I realise thats all rather arbitrary and there is a lot of guess work in there, and it has been a while since I did any probability maths so I may have it wrong too. There will likely be other factors at play:

- are more lost in oceans than coastal?
- are more lost in winter?
- how many are lost attached to hulls that are lost vs how many are loose containers?
- tide dynamics - you tend to sail with currents if you can - the box will move with currents too...
- if a ship hits it - does it the sink?
- a container is >8ft tall. if you sail in 'shallow' waters it would likely get stuck on something at some point.

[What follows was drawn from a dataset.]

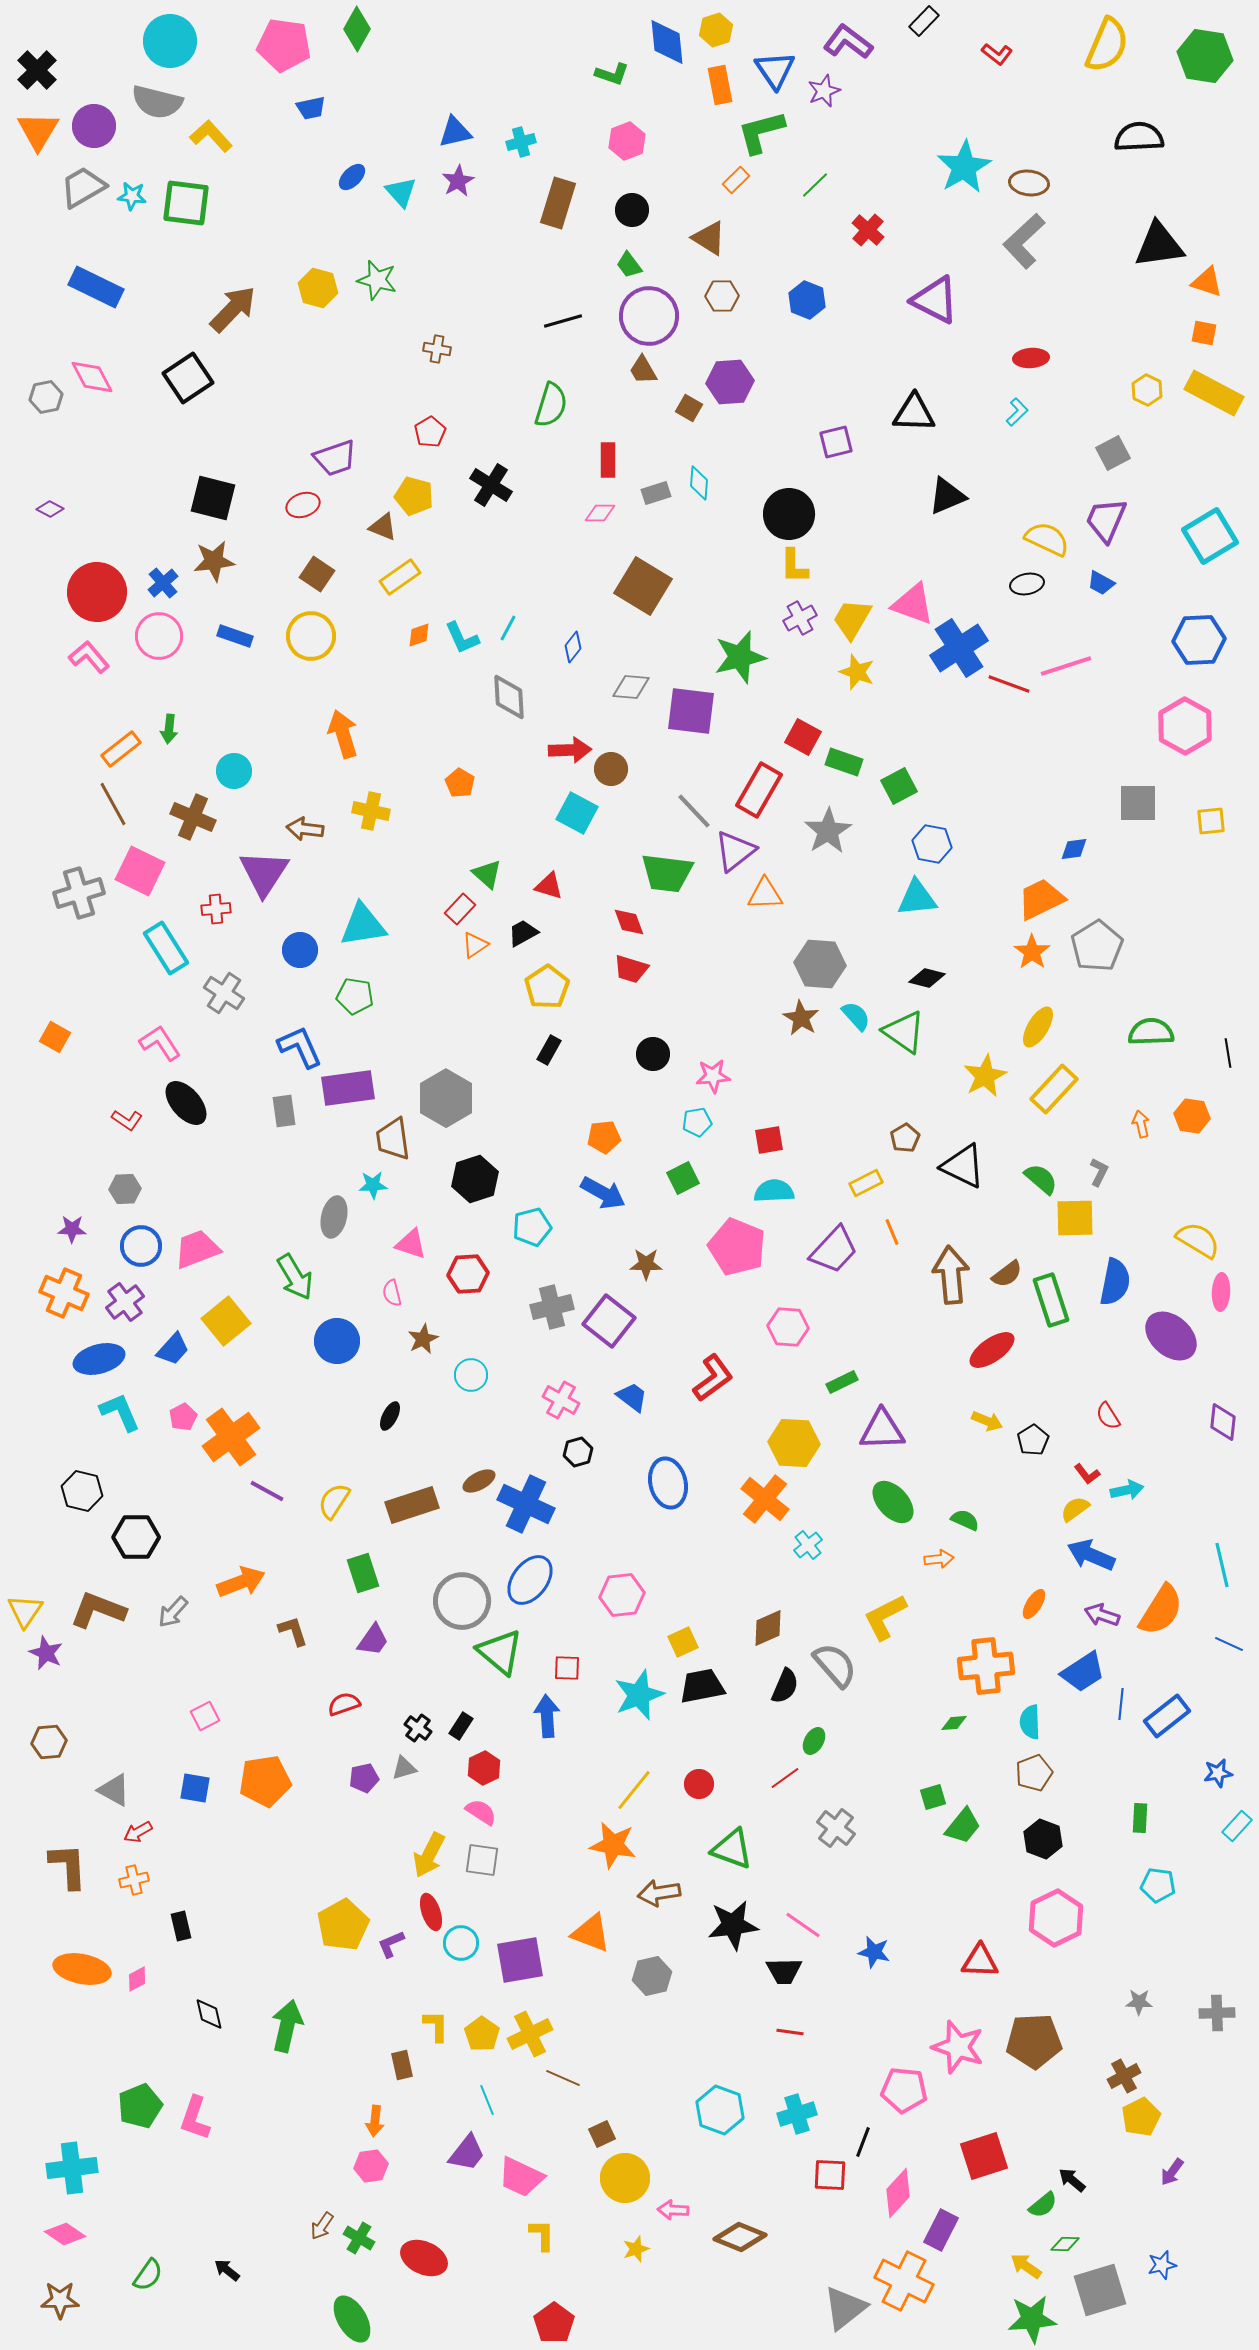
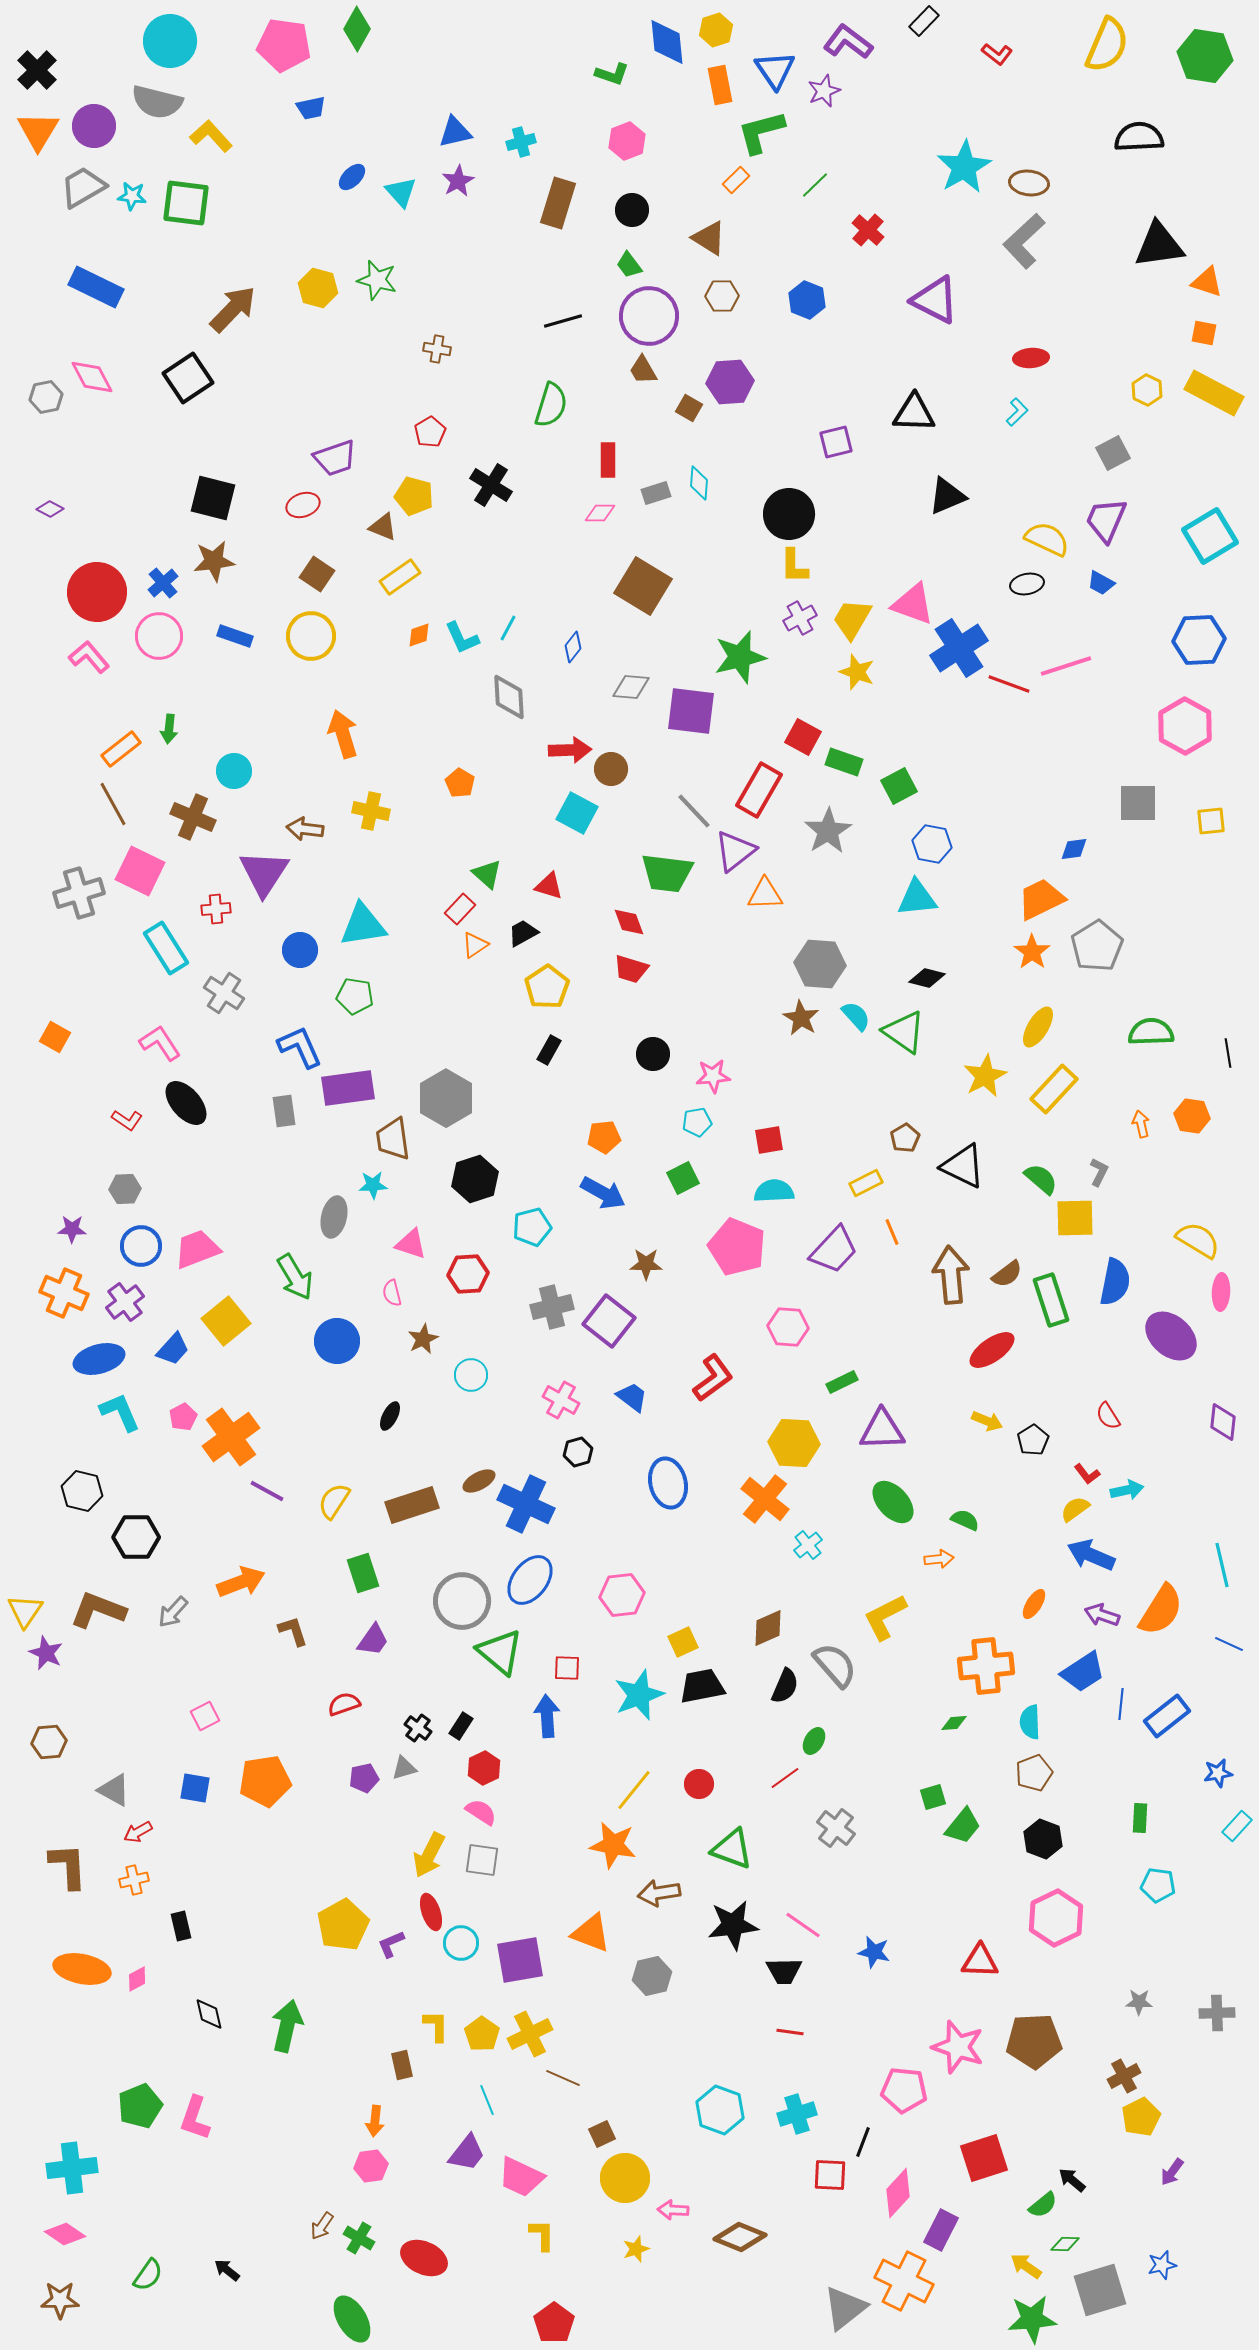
red square at (984, 2156): moved 2 px down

The statistics of encountering an object distributed over an area when following a particular track across that area are tricky. The inverse problem (if you encounter X objects along a track Y long, what is the areal distribution of X) is highly relevant to marine biology, especially whales and other cetaceans. Lets put it this way - the mathematics are suifficiently problematic that whale populations are still regarded as being dificult to estimate, hence the differences between whaling and non-whaling nations! Whaling nations prefer optimistic asssessments, conservationists prefer pessimistic ones.

Many of the problems arise from the question "If you don't see any X along the tracks is that a) because they weren't there or b) you failed to spot them. Clearly for objects at or even below the surface of the water, b) is quite likely - but how likely?

I don't know the relevant mathematics, but I do know that it is an interesting research topic for those so inclined!